Sudachiを使わない場合(stadardアナライザの利用)

$ curl -X POST -H "Content-Type: application/json" 'localhost:9200/sudachi_test/_analyze?pretty' -d '{"analyzer": "standard", "text": "すもももももももものうち"}'

結果

1文字ずつ分割されている

{
  "tokens" : [
    {
      "token" : "す",
      "start_offset" : 0,
      "end_offset" : 1,
      "type" : "<HIRAGANA>",
      "position" : 0
    },
    {
      "token" : "も",
      "start_offset" : 1,
      "end_offset" : 2,
      "type" : "<HIRAGANA>",
      "position" : 1
    },
    {
      "token" : "も",
      "start_offset" : 2,
      "end_offset" : 3,
      "type" : "<HIRAGANA>",
      "position" : 2
    },
    {
      "token" : "も",
      "start_offset" : 3,
      "end_offset" : 4,
      "type" : "<HIRAGANA>",
      "position" : 3
    },
    {
      "token" : "も",
      "start_offset" : 4,
      "end_offset" : 5,
      "type" : "<HIRAGANA>",
      "position" : 4
    },
    {
      "token" : "も",
      "start_offset" : 5,
      "end_offset" : 6,
      "type" : "<HIRAGANA>",
      "position" : 5
    },
    {
      "token" : "も",
      "start_offset" : 6,
      "end_offset" : 7,
      "type" : "<HIRAGANA>",
      "position" : 6
    },
    {
      "token" : "も",
      "start_offset" : 7,
      "end_offset" : 8,
      "type" : "<HIRAGANA>",
      "position" : 7
    },
    {
      "token" : "も",
      "start_offset" : 8,
      "end_offset" : 9,
      "type" : "<HIRAGANA>",
      "position" : 8
    },
    {
      "token" : "も",
      "start_offset" : 9,
      "end_offset" : 10,
      "type" : "<HIRAGANA>",
      "position" : 9
    },
    {
      "token" : "の",
      "start_offset" : 10,
      "end_offset" : 11,
      "type" : "<HIRAGANA>",
      "position" : 10
    },
    {
      "token" : "う",
      "start_offset" : 11,
      "end_offset" : 12,
      "type" : "<HIRAGANA>",
      "position" : 11
    },
    {
      "token" : "ち",
      "start_offset" : 12,
      "end_offset" : 13,
      "type" : "<HIRAGANA>",
      "position" : 12
    }
  ]
}

リモートからもつながるように設定変更

Elasticsearch(PORT:9200)は、localhostにバインドして起動する設定のため、localhostからしか接続できないようになっていました。
Kibana(PORT:5601)も、最初の設定ではlocalhostからしか接続できないようになっていました。
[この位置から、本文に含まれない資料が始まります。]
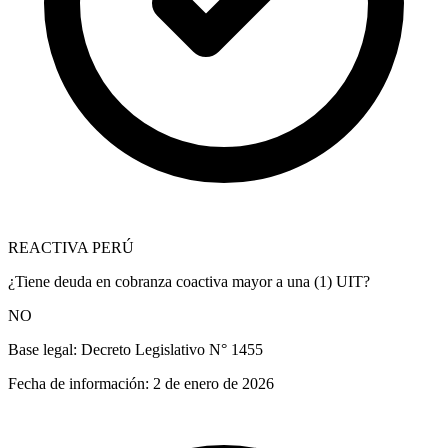
REACTIVA PERÚ
¿Tiene deuda en cobranza coactiva mayor a una (1) UIT?
NO
Base legal:
Decreto Legislativo N° 1455
Fecha de información:
2 de enero de 2026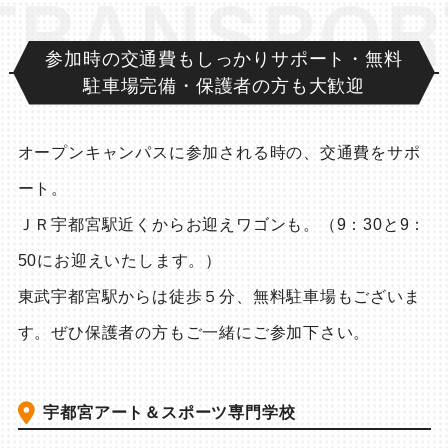
NSPORTAT
参加時の交通費もしっかりサポート・無料
駐車場完備・保護者の方も大歓迎
オープンキャンパスに参加される時の、交通費をサポ
ート。
ＪＲ宇都宮駅近くからお迎えワゴンも。（9：30と9：
50にお迎えいたします。）
東武宇都宮駅からは徒歩５分、無料駐車場もございま
す。ぜひ保護者の方もご一緒にご参加下さい。
宇都宮アート＆スポーツ専門学校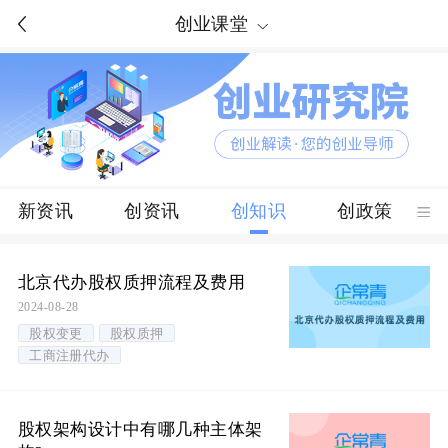
创业课堂
新资讯
创资讯
创知识
创政策
北京代办股权质押流程及费用
2024-08-28
股权变更
股权质押
工商注册代办
股权架构设计中有哪几种主体架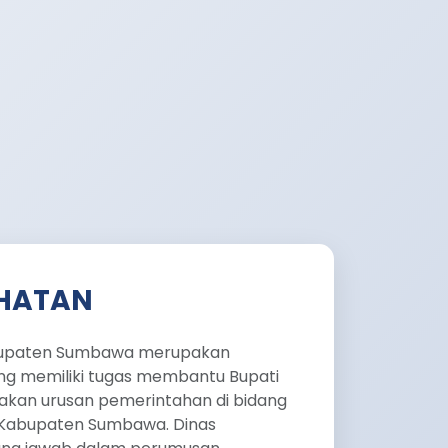
EHATAN
bupaten Sumbawa merupakan
ng memiliki tugas membantu Bupati
kan urusan pemerintahan di bidang
h Kabupaten Sumbawa. Dinas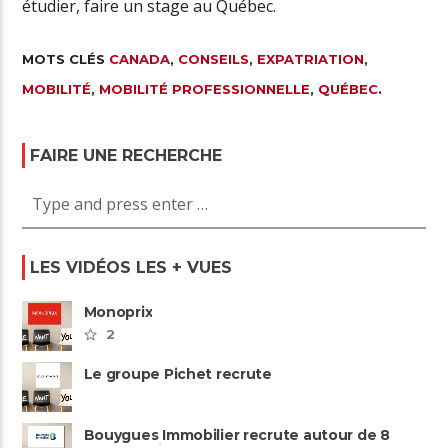
étudier, faire un stage au Québec.
MOTS CLÉS
CANADA
,
CONSEILS
,
EXPATRIATION
,
MOBILITÉ
,
MOBILITÉ PROFESSIONNELLE
,
QUÉBEC
.
FAIRE UNE RECHERCHE
LES VIDÉOS LES + VUES
Monoprix
2
Le groupe Pichet recrute
Bouygues Immobilier recrute autour de 8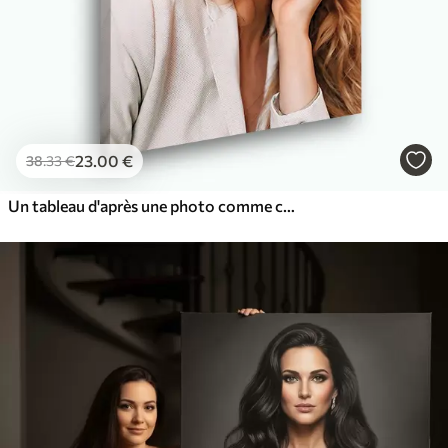
23
.00
€
38
.33
€
Un tableau d'après une photo comme cadeau d'anniversaire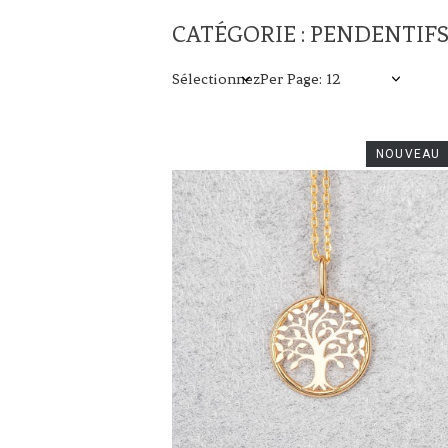
CATÉGORIE : PENDENTIFS
Sélectionnez
Per Page: 12
NOUVEAU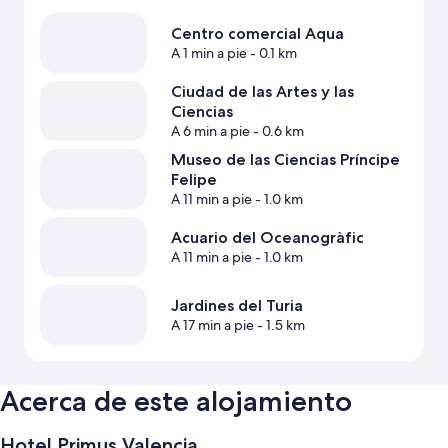
Centro comercial Aqua
A 1 min a pie
- 0.1 km
Ciudad de las Artes y las
Ciencias
A 6 min a pie
- 0.6 km
Museo de las Ciencias Príncipe
Felipe
A 11 min a pie
- 1.0 km
Acuario del Oceanogràfic
A 11 min a pie
- 1.0 km
Jardines del Turia
A 17 min a pie
- 1.5 km
Acerca de este alojamiento
Hotel Primus Valencia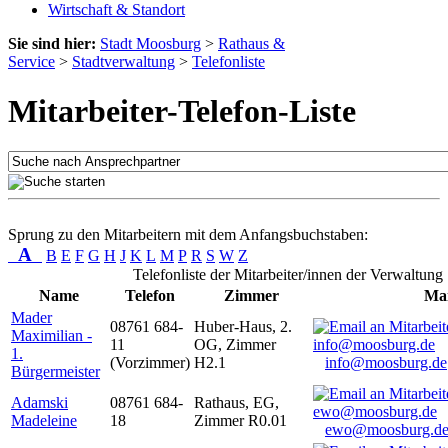
Wirtschaft & Standort
Sie sind hier:
Stadt Moosburg
>
Rathaus &
Service
>
Stadtverwaltung
>
Telefonliste
Mitarbeiter-Telefon-Liste
Sprung zu den Mitarbeitern mit dem Anfangsbuchstaben:
A
B
E
F
G
H
J
K
L
M
P
R
S
W
Z
Telefonliste der Mitarbeiter/innen der Verwaltung
Name
Telefon
Zimmer
Mai
Mader
08761 684-
Huber-Haus, 2.
Maximilian -
11
OG, Zimmer
1.
(Vorzimmer)
H2.1
info@moosburg.de
Bürgermeister
Adamski
08761 684-
Rathaus, EG,
Madeleine
18
Zimmer R0.01
ewo@moosburg.d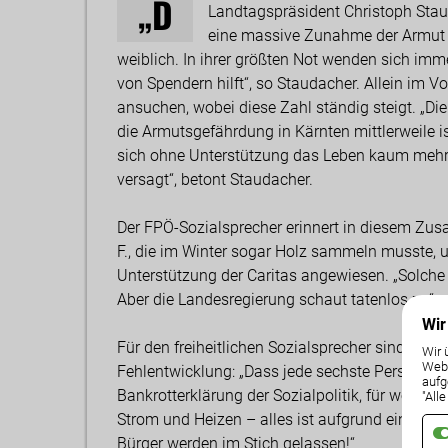
„D
Landtagspräsident Christoph Staud
eine massive Zunahme der Armut i
weiblich. In ihrer größten Not wenden sich imm
von Spendern hilft“, so Staudacher. Allein im V
ansuchen, wobei diese Zahl ständig steigt. „Die
die Armutsgefährdung in Kärnten mittlerweile i
sich ohne Unterstützung das Leben kaum mehr 
versagt“, betont Staudacher.
Der FPÖ-Sozialsprecher erinnert in diesem Zu
F., die im Winter sogar Holz sammeln musste, 
Unterstützung der Caritas angewiesen. „Solche 
Aber die Landesregierung schaut tatenlos zu“, 
Wir
Für den freiheitlichen Sozialsprecher sind die
Wir 
Weba
Fehlentwicklung: „Dass jede sechste Person in K
aufg
Bankrotterklärung der Sozialpolitik, für welche 
"All
Strom und Heizen – alles ist aufgrund einer fal
Bürger werden im Stich gelassen!“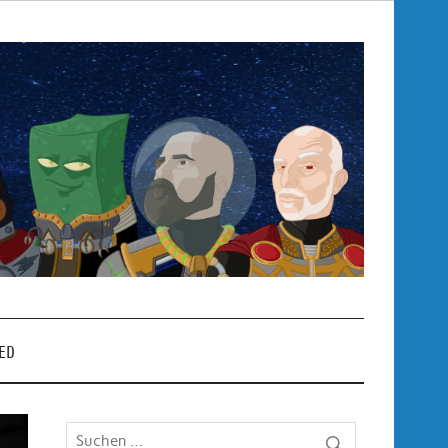
Pop
– P
ED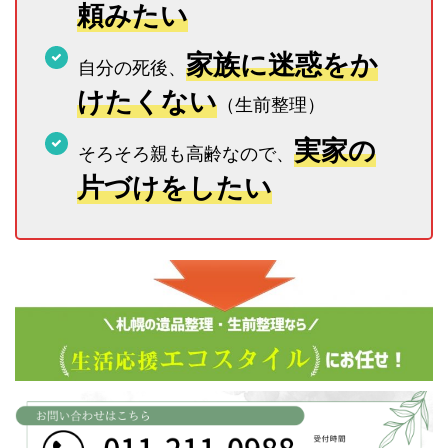
頼みたい
家族に迷惑をか
自分の死後、
けたくない
（生前整理）
実家の
そろそろ親も高齢なので、
片づけをしたい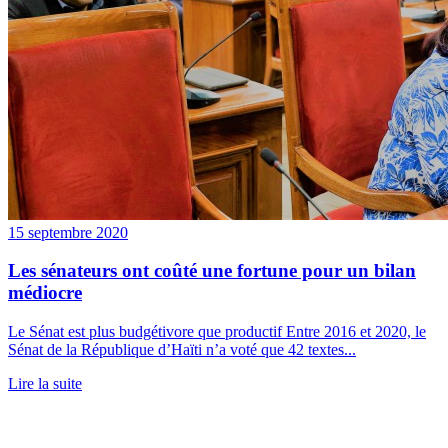
15 septembre 2020
Les sénateurs ont coûté une fortune pour un bilan
médiocre
Le Sénat est plus budgétivore que productif Entre 2016 et 2020, le
Sénat de la République d’Haïti n’a voté que 42 textes...
Lire la suite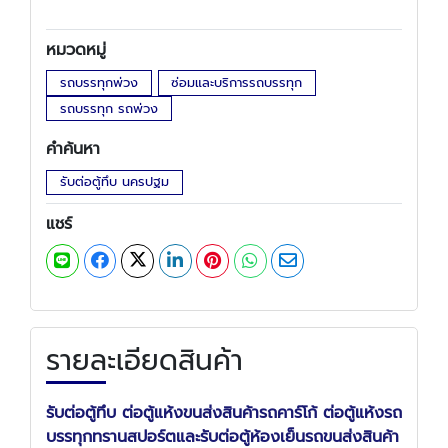
หมวดหมู่
รถบรรทุกพ่วง
ซ่อมและบริการรถบรรทุก
รถบรรทุก รถพ่วง
คำค้นหา
รับต่อตู้ทึบ นครปฐม
แชร์
รายละเอียดสินค้า
รับต่อตู้ทึบ ต่อตู้แห้งขนส่งสินค้ารถคาร์โก้ ต่อตู้แห้งรถ
บรรทุกทรานสปอร์ตและรับต่อตู้ห้องเย็นรถขนส่งสินค้า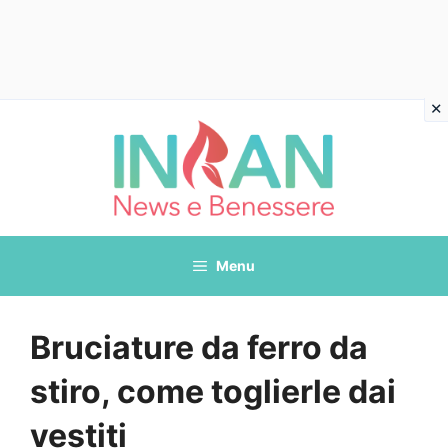
Vai
al
contenuto
Menu
Bruciature da ferro da
stiro, come toglierle dai
vestiti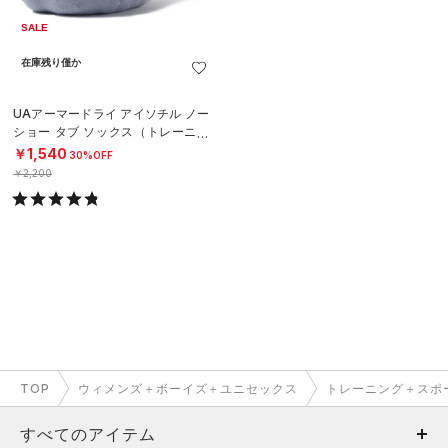
SALE
在庫残り僅か
UAアーマードライ アイソチル ノー
ショー タブ ソックス（トレーニン
グ/UNISEX）
￥1,540
30%OFF
￥2,200
TOP
ウィメンズ＋ボーイズ＋ユニセックス
トレーニング＋スポ
すべてのアイテム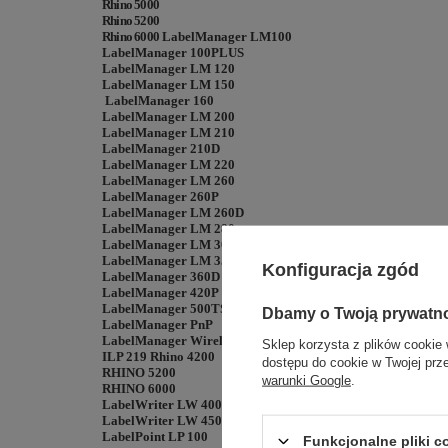
Rhino 5000
Rhino 5200
Rhino 6000
LabelManager LM100
LabelManager 100PLUS
LabelManager LM 120
LabelManager LM 150
LabelManager 160
LabelManager LM 200
LabelManager LM 210
LabelManager 210D
LabelManager LM 220
LabelManager LM 260
LabelManager 260P
LabelManager LM 260D
LabelManager LM 280
LabelManager LM 300
LabelManager LM 350
Konfiguracja zgód
LabelManager 360D
LabelManager 420P
LabelManager 500TS
Dbamy o Twoją prywatn
LabelManager PnP
LabelManager Wireless PnP
Sklep korzysta z plików cookie 
ILP 219 Rhino 4200
dostępu do cookie w Twojej prz
RHINO 5200
warunki Google
.
RHINO 6000
LabelWriter LW 400 Duo
LabelWriter LW 450 Duo
LabelPoint LP 100
Funkcjonalne pliki 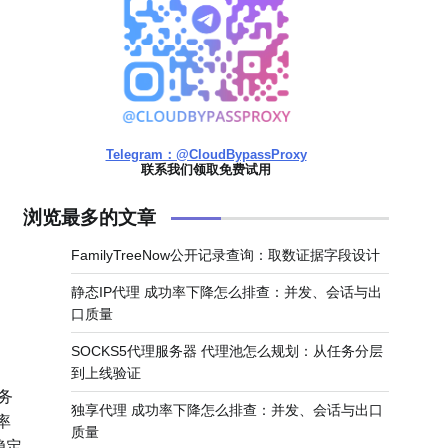
Telegram：@CloudBypassProxy
联系我们领取免费试用
浏览最多的文章
FamilyTreeNow公开记录查询：取数证据字段设计
静态IP代理 成功率下降怎么排查：并发、会话与出
口质量
SOCKS5代理服务器 代理池怎么规划：从任务分层
到上线验证
务
独享代理 成功率下降怎么排查：并发、会话与出口
率
质量
稳定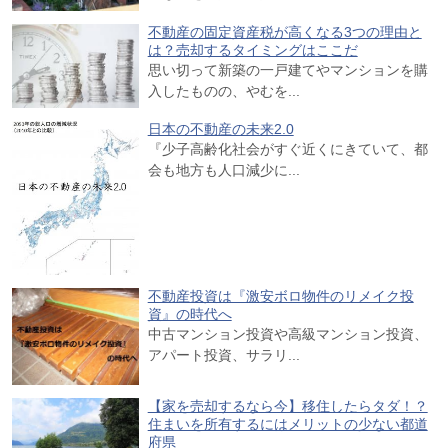
不動産の固定資産税が高くなる3つの理由と
は？売却するタイミングはここだ
思い切って新築の一戸建てやマンションを購
入したものの、やむを...
日本の不動産の未来2.0
『少子高齢化社会がすぐ近くにきていて、都
会も地方も人口減少に...
不動産投資は『激安ボロ物件のリメイク投
資』の時代へ
中古マンション投資や高級マンション投資、
アパート投資、サラリ...
【家を売却するなら今】移住したらタダ！？
住まいを所有するにはメリットの少ない都道
府県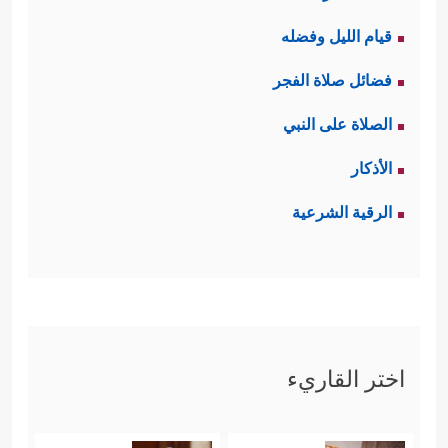
قيام الليل وفضله
فضائل صلاة الفجر
الصلاة على النبي
الأذكار
الرقية الشرعية
اختر القاريء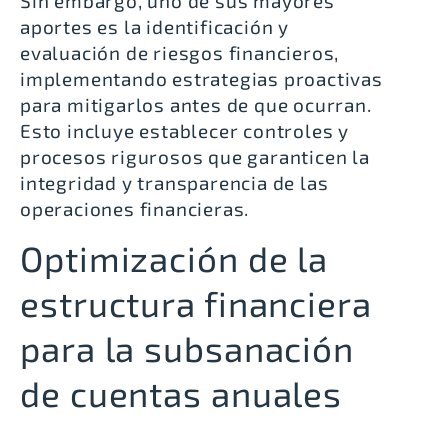
Sin embargo, uno de sus mayores
aportes es la identificación y
evaluación de riesgos financieros,
implementando estrategias proactivas
para mitigarlos antes de que ocurran.
Esto incluye establecer
controles y
procesos rigurosos
que garanticen la
integridad y transparencia de las
operaciones financieras.
Optimización de la
estructura financiera
para la subsanación
de cuentas anuales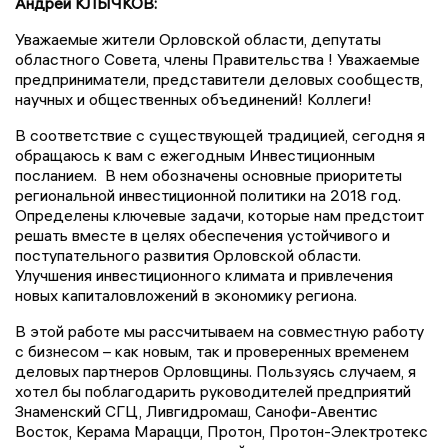
Андрей КЛЫЧКОВ:
Уважаемые жители Орловской области, депутаты
областного Совета, члены Правительства ! Уважаемые
предприниматели, представители деловых сообществ,
научных и общественных объединений! Коллеги!
В соответствие с существующей традицией, сегодня я
обращаюсь к вам с ежегодным Инвестиционным
посланием. В нем обозначены основные приоритеты
региональной инвестиционной политики на 2018 год.
Определены ключевые задачи, которые нам предстоит
решать вместе в целях обеспечения устойчивого и
поступательного развития Орловской области.
Улучшения инвестиционного климата и привлечения
новых капиталовложений в экономику региона.
В этой работе мы рассчитываем на совместную работу
с бизнесом – как новым, так и проверенных временем
деловых партнеров Орловщины. Пользуясь случаем, я
хотел бы поблагодарить руководителей предприятий
Знаменский СГЦ, Ливгидромаш, Санофи-Авентис
Восток, Керама Марацци, Протон, Протон-Электротекс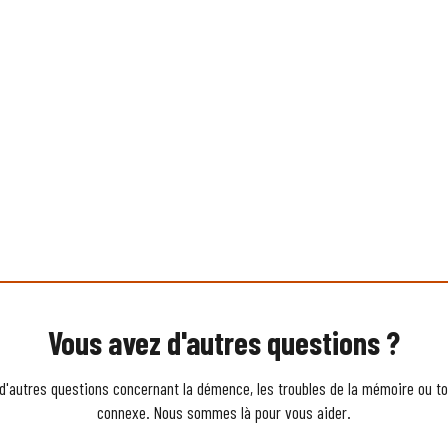
Vous avez d'autres questions ?
d'autres questions concernant la démence, les troubles de la mémoire ou to
connexe. Nous sommes là pour vous aider.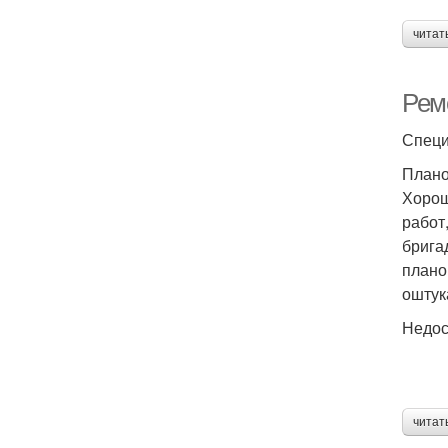
читат
Ремо
Специ
Плано
Хорош
работ
брига
плано
оштук
Недос
читат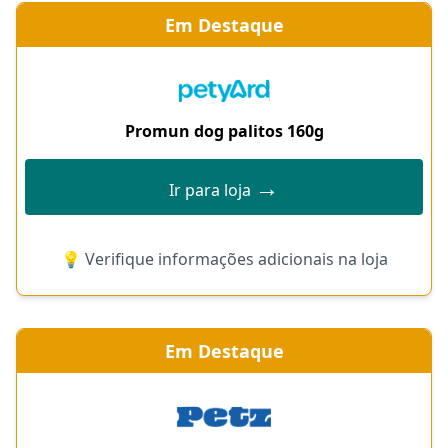
Em Destaque
Promun dog palitos 160g
→
Ir para loja
💡 Verifique informações adicionais na loja
Em Destaque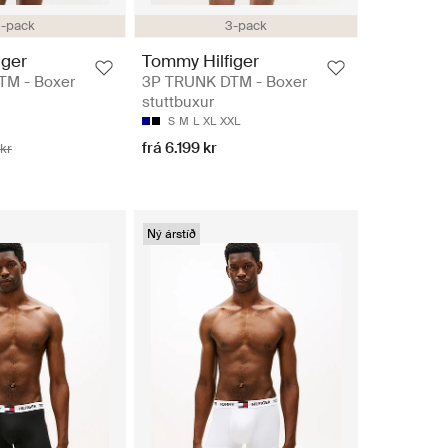
-pack
3-pack
iger
Tommy Hilfiger
TM - Boxer
3P TRUNK DTM - Boxer
stuttbuxur
S
M
L
XL
XXL
frá 6.199 kr
 kr
Ný árstíð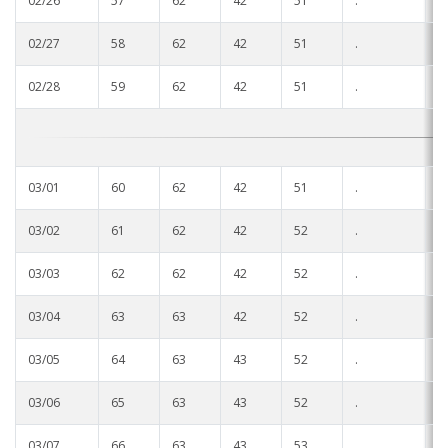
02/26
57
62
42
51
.
.
02/27
58
62
42
51
.
.
02/28
59
62
42
51
.
.
03/01
60
62
42
51
.
.
03/02
61
62
42
52
.
.
03/03
62
62
42
52
.
.
03/04
63
63
42
52
.
.
03/05
64
63
43
52
.
.
03/06
65
63
43
52
.
.
03/07
66
63
43
53
.
.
Elasticsearch, Kibanaの設定ファイル変更し再起動

設定ファイルを変更（必要に応じて元のファイルをcpしてオリジナル版を残しておく）

/etc/elasticsearch/elasticsearch.ymlの変更箇所

network.host: 0.0.0.0

/etc/kibana/kibana.ymlの変更箇所

server.host: "0.0.0.0"
elasticsearch.url: "http://<PUBLIC_IP_ADDRESS>:9200"

# systemctl restart elasticsearch.service
# systemctl restart kibana.service

このクラウド環境固有の設定変更

ComputeインスタンスのFirewallの設定

デフォルトではSSHサービス以外は全て閉じられているので使用するポートを許可する

# firewall-cmd --list-ports (※現状確認：何も無い)

# firewall-cmd --permanent --add-port=5601/tcp
success
# firewall-cmd --permanent --add-port=9200/tcp
success
# firewall-cmd --reload
success
# firewall-cmd --list-ports
5601/tcp 9200/tcp